→ **Task objective**: Copy out every line of the listing in which "배신자를" appears.

☆ ☆ ☆ ☆

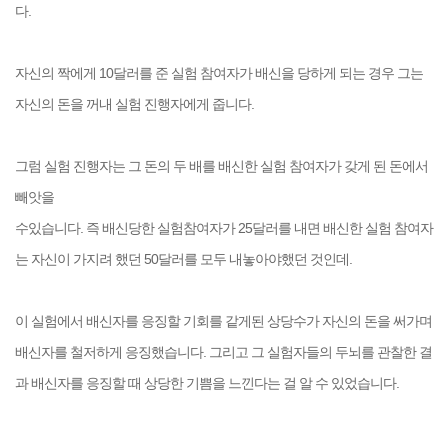
다.
자신의 짝에게 10달러를 준 실험 참여자가 배신을 당하게 되는 경우 그는
자신의 돈을 꺼내 실험 진행자에게 줍니다.
그럼 실험 진행자는 그 돈의 두 배를 배신한
실험 참여자가 갖게 된 돈에서
빼앗을
수있습니다. 즉 배신당한 실험참여자가 25달러를 내면 배신한 실험 참여자
는 자신이 가지려 했던 50달러를 모두 내놓아야했던 것인데.
이 실험에서 배신자를 응징할 기회를 같게된 상당수가 자신의 돈을
써가며
배신자를 철저하게 응징했습니다. 그리고 그 실험자들의 두뇌를 관찰한 결
과 배신자를
응징할 때 상당한 기쁨을 느낀다는 걸 알 수 있었습니다.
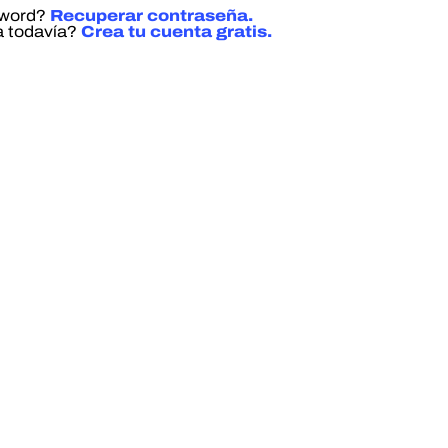
sword?
Recuperar contraseña.
a todavía?
Crea tu cuenta gratis.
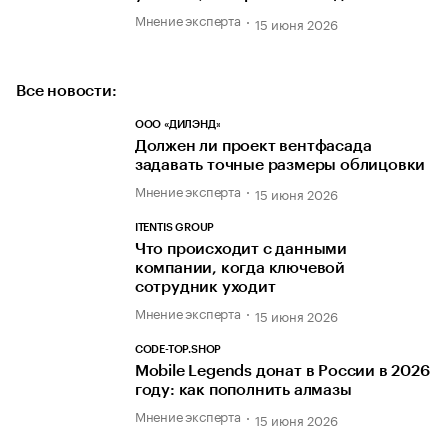
Мнение эксперта
15 июня 2026
Все новости:
ООО «ДИЛЭНД»
Должен ли проект вентфасада
задавать точные размеры облицовки
Мнение эксперта
15 июня 2026
ITENTIS GROUP
Что происходит с данными
компании, когда ключевой
сотрудник уходит
Мнение эксперта
15 июня 2026
CODE-TOP.SHOP
Mobile Legends донат в России в 2026
году: как пополнить алмазы
Мнение эксперта
15 июня 2026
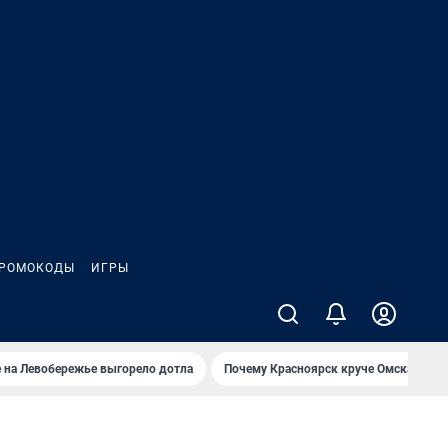
РОМОКОДЫ
ИГРЫ
 на Левобережье выгорело дотла
Почему Красноярск круче Омска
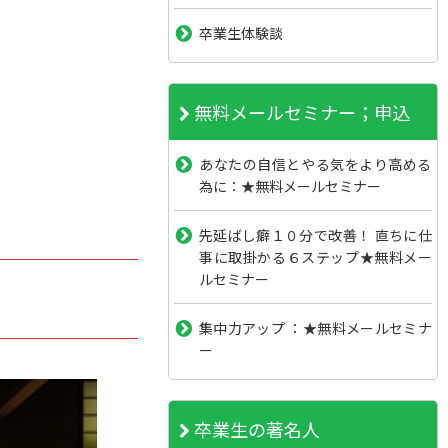
卒業生体験談
無料メールセミナー；申込
あなたの自信とやる気をより高める
為に：★無料メールセミナー
先延ばし癖１０分で改善！ 直ちに仕
事に取掛かる６ステップ★無料メー
ルセミナー
集中力アップ ：★無料メールセミナ
ー
卒業生の著名人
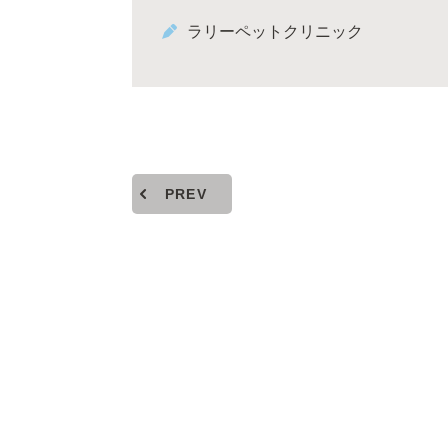
ラリーペットクリニック
PREV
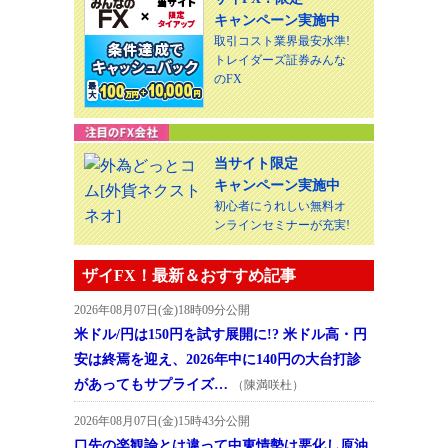
キャンペーン実施中
取引コスト業界最安水準!
トレイダーズ証券みんな
のFX
当サイト限定
キャンペーン実施中
初心者にうれしい無料オ
ンラインセミナーが充実!
ザイFX！最新＆おすすめ記事
2026年08月07日(金)18時09分公開
米ドル/円は150円を試す展開に!? 米ドル高・円
安は終焉を迎え、2026年中に140円の大台打診
があってもサプライズ…
（陳満咲杜）
2026年08月07日(金)15時43分公開
口先の楽観論とは違って中東情勢は悪化し原油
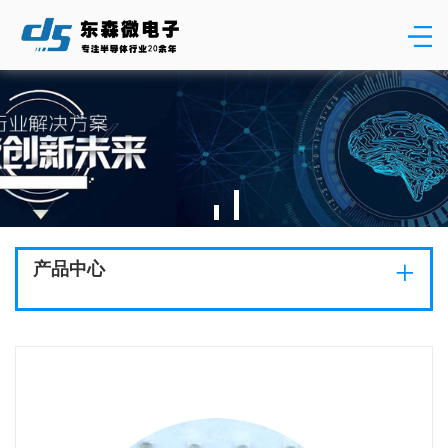
+
产品中心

☆ ☆ ☆ ☆

→ **Solution**:
이 실험에서 배신자를 응징할 기회를 같게된 상당수가 자신의 돈을
배신자를 철저하게 응징했습니다. 그리고 그 실험자들의 두뇌를 관찰한 결
과 배신자를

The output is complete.